In collaboration with Joe Kornegay, D.V.M, Ph.D., at University of North Carolina at Chapel Hill, he will undertake similar experiments in a breed of golden retrievers naturally susceptible to muscular dystrophy. “These dogs have Duchenne muscular dystrophy exactly like unfortunate children,” he explained. If successful, these experiments could lead in the future to ES cell treatment that could alleviate or slow the progression of the disease in humans, for which there is no cure.
Among other projects, Barberi is trying to identify tumor-initiating cells — single cells that can give rise to a particular cancer — from the pediatric muscle tumor called rhabdomyosarcoma. The STOPCANCER Foundation funds the research.

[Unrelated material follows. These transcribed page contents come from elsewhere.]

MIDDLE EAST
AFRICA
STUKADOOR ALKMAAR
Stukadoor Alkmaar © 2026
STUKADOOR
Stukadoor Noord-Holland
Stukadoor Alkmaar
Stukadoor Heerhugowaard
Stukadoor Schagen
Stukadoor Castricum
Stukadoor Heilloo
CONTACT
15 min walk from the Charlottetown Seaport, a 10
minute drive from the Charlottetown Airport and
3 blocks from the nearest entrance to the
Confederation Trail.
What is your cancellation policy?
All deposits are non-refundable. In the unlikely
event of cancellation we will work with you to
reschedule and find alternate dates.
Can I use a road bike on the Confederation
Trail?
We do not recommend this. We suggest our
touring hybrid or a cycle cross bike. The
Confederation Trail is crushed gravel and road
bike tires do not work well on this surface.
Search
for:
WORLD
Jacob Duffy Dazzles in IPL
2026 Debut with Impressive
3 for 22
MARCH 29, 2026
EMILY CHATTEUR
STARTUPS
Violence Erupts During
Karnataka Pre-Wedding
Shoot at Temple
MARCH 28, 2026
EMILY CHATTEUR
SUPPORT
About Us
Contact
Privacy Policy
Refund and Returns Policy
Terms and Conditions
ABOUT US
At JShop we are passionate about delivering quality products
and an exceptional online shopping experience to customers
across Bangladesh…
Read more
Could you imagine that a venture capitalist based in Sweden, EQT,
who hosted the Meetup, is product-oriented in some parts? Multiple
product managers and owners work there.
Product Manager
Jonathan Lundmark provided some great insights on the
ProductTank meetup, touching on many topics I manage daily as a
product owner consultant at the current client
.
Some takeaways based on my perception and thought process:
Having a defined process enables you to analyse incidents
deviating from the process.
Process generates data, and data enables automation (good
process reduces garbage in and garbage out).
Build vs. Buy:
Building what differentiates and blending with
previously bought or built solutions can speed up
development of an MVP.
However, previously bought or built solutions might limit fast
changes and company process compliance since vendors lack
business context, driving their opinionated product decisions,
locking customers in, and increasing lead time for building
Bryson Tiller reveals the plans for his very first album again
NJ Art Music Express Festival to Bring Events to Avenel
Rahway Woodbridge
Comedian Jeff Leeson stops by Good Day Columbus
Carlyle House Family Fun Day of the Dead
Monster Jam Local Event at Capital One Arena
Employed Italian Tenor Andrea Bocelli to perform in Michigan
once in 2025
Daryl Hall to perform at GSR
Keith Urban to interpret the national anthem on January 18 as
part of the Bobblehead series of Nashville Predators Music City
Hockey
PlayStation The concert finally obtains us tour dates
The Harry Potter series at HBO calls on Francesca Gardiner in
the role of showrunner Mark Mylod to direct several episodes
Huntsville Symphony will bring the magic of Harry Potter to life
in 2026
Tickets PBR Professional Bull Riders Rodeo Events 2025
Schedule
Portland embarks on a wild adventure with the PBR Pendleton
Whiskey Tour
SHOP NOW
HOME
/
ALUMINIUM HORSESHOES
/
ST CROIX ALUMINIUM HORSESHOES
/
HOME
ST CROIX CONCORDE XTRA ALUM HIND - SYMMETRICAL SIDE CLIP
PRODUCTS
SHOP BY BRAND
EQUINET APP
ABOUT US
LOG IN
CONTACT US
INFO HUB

He also is devising methods to make neural crest cells from ES cells. Neural crest cells form structures such as adrenal glands, facial bone and cartilage, as well as nearly the entire peripheral nervous system. Barberi collaborates with Caltech neural crest expert Marianne Bronner-Fraser, Ph.D., on this project.
At City of Hope he will also direct the Institutional Stem Cell Core Facility. Growing human ES cells requires both money and highly specialized training, and a facility will make the technology more readily available to investigators who do not specialize in stem cells. Added Barberi: “The core will also encourage people from neighboring institutes who don’t have a facility to come and do experiments here.”